** Supplied material follows **

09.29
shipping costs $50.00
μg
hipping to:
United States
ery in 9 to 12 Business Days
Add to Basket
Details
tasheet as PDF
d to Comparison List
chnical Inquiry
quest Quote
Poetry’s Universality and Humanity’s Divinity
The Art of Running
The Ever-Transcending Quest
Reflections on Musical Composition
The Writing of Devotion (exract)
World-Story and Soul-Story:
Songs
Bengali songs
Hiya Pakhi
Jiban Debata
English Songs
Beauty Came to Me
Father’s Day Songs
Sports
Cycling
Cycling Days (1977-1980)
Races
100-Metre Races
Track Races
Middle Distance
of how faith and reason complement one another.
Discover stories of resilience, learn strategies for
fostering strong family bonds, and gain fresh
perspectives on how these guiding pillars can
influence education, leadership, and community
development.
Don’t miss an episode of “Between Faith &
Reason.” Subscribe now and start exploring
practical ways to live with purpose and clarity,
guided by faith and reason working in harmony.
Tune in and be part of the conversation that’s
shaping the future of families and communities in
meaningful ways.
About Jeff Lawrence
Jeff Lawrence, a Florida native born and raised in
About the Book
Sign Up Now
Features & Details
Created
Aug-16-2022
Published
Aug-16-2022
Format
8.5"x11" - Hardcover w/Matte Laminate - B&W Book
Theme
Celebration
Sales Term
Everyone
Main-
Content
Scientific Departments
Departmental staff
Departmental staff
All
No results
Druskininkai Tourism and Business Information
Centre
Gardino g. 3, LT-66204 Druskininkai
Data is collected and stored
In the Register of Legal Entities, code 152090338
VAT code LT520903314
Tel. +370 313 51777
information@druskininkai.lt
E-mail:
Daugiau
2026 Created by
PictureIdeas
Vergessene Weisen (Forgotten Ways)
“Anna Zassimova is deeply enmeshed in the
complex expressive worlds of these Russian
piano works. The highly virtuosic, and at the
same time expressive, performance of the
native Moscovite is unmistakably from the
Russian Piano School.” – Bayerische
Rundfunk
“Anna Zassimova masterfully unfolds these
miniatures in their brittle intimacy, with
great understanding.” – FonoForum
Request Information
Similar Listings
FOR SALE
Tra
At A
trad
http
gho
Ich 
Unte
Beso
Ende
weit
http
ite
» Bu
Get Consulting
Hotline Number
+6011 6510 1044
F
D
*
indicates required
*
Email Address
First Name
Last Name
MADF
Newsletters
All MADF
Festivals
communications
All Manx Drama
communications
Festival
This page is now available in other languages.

** End of Supplied material **

▶ [How to complete this task]:
Write the entries out again in full, exactly as they appear above.

▶ [Response]:
09.29
shipping costs $50.00
μg
hipping to:
United States
ery in 9 to 12 Business Days
Add to Basket
Details
tasheet as PDF
d to Comparison List
chnical Inquiry
quest Quote
Poetry’s Universality and Humanity’s Divinity
The Art of Running
The Ever-Transcending Quest
Reflections on Musical Composition
The Writing of Devotion (exract)
World-Story and Soul-Story:
Songs
Bengali songs
Hiya Pakhi
Jiban Debata
English Songs
Beauty Came to Me
Father’s Day Songs
Sports
Cycling
Cycling Days (1977-1980)
Races
100-Metre Races
Track Races
Middle Distance
of how faith and reason complement one another.
Discover stories of resilience, learn strategies for
fostering strong family bonds, and gain fresh
perspectives on how these guiding pillars can
influence education, leadership, and community
development.
Don’t miss an episode of “Between Faith &
Reason.” Subscribe now and start exploring
practical ways to live with purpose and clarity,
guided by faith and reason working in harmony.
Tune in and be part of the conversation that’s
shaping the future of families and communities in
meaningful ways.
About Jeff Lawrence
Jeff Lawrence, a Florida native born and raised in
About the Book
Sign Up Now
Features & Details
Created
Aug-16-2022
Published
Aug-16-2022
Format
8.5"x11" - Hardcover w/Matte Laminate - B&W Book
Theme
Celebration
Sales Term
Everyone
Main-
Content
Scientific Departments
Departmental staff
Departmental staff
All
No results
Druskininkai Tourism and Business Information
Centre
Gardino g. 3, LT-66204 Druskininkai
Data is collected and stored
In the Register of Legal Entities, code 152090338
VAT code LT520903314
Tel. +370 313 51777
information@druskininkai.lt
E-mail:
Daugiau
2026 Created by
PictureIdeas
Vergessene Weisen (Forgotten Ways)
“Anna Zassimova is deeply enmeshed in the
complex expressive worlds of these Russian
piano works. The highly virtuosic, and at the
same time expressive, performance of the
native Moscovite is unmistakably from the
Russian Piano School.” – Bayerische
Rundfunk
“Anna Zassimova masterfully unfolds these
miniatures in their brittle intimacy, with
great understanding.” – FonoForum
Request Information
Similar Listings
FOR SALE
Tra
At A
trad
http
gho
Ich 
Unte
Beso
Ende
weit
http
ite
» Bu
Get Consulting
Hotline Number
+6011 6510 1044
F
D
*
indicates required
*
Email Address
First Name
Last Name
MADF
Newsletters
All MADF
Festivals
communications
All Manx Drama
communications
Festival
This page is now available in other languages.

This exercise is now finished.